The PC/CBRFD, managed by the BLM in partnership with the Arizona Strip Field Office, Kanab Resource Area, Northern Arizona University and the Arizona Strip Interpretive Association, seeks to keep the fee monies local. The money you pay to enjoy Paria Canyon stays on the premises to help keep Paria Canyon enjoyable.

The PC/CBRFD also studies user impacts and imposes limits on visitor use to help protect the resource. This is especially true in Coyote Buttes, where special rules designed to protect fragile sandstone wonders make it extremely difficult to even see the place.

"The strict regulations are absolutely necessary", says Paula Swenski, a PC/CBRFD intern and graduate student from NAU who helps the Paria ranger patrol the wilderness area and enforce the rules.
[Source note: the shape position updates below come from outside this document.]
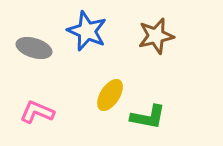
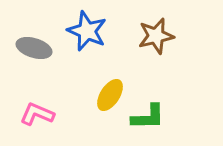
pink L-shape: moved 2 px down
green L-shape: rotated 12 degrees counterclockwise
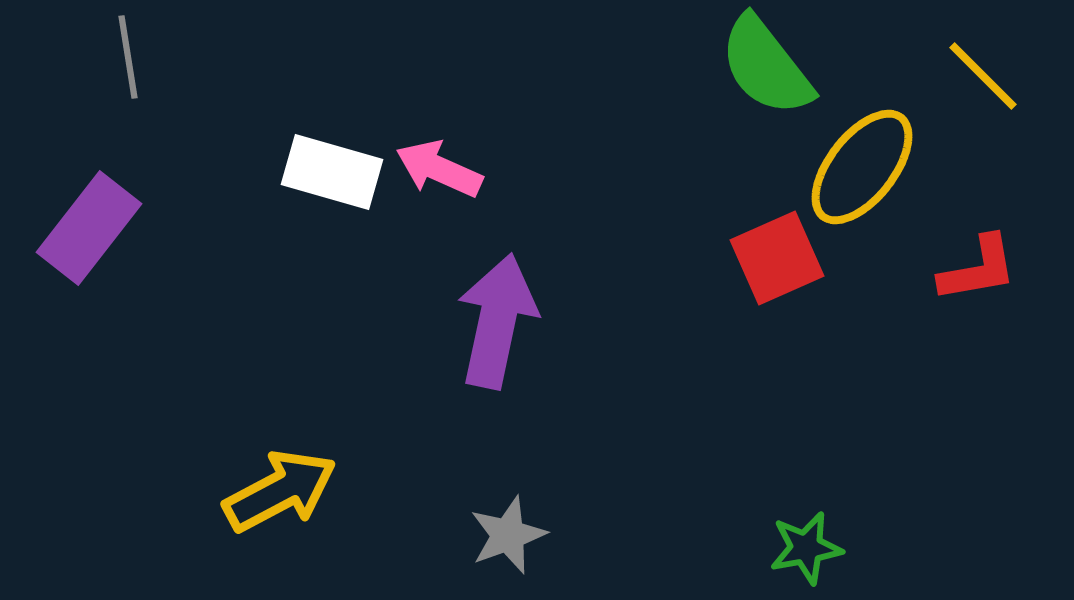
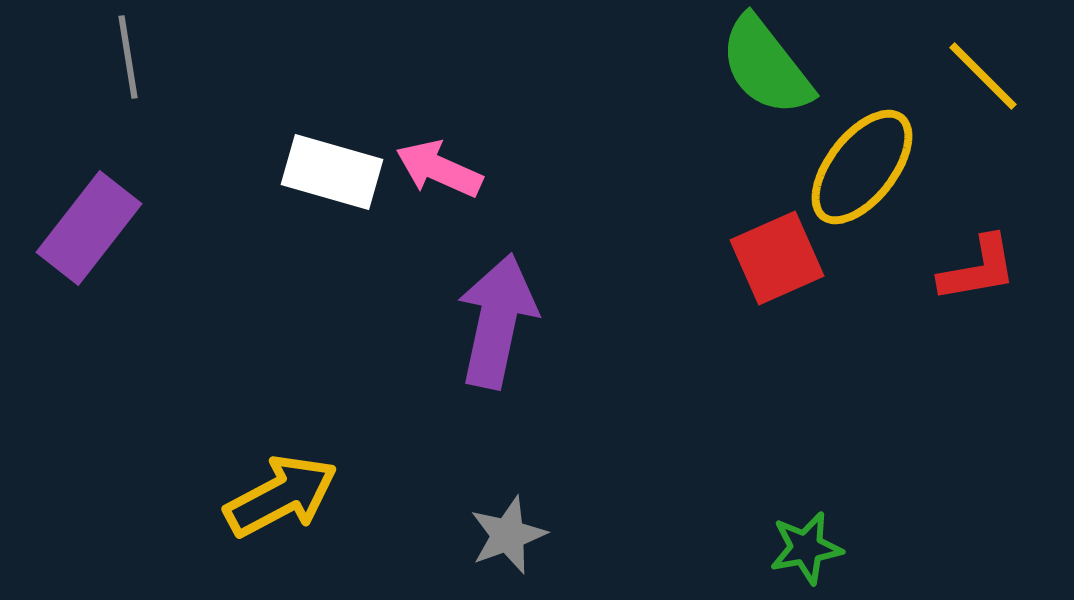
yellow arrow: moved 1 px right, 5 px down
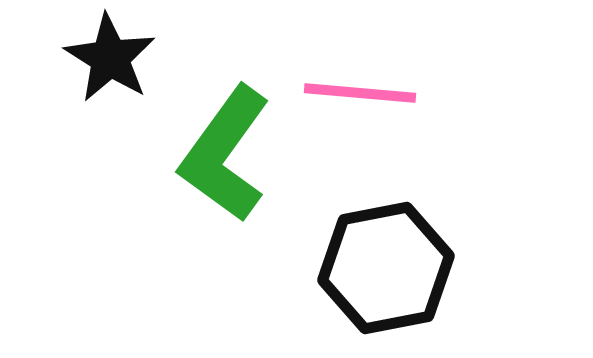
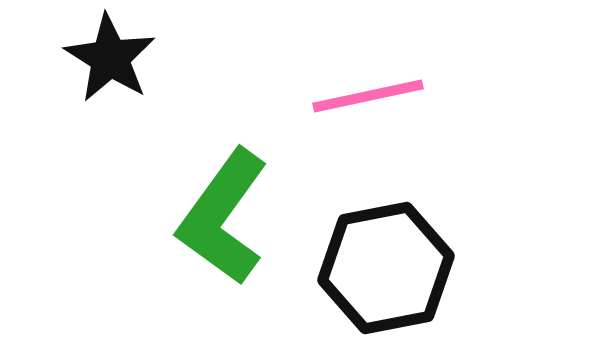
pink line: moved 8 px right, 3 px down; rotated 17 degrees counterclockwise
green L-shape: moved 2 px left, 63 px down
I met her at the Wire Pass Trailhead, where she was fastidiously checking each parked vehicle to make sure it was displaying its yellow parking tag. "We tend to get a lot of gate-crashers, people who show up without a permit but are hell-bent on seeing The Wave. The culprits include a lot of Europeans, Germans with vague maps who’ve come half-way around the world looking for the ‘Coh-oh-te Boots,’ but there are a lot of guilty Americans too, people who understand the rules but consciously choose to disregard them. The resource is so fragile that people have to be more conscientious if they want to continue to enjoy it in the future."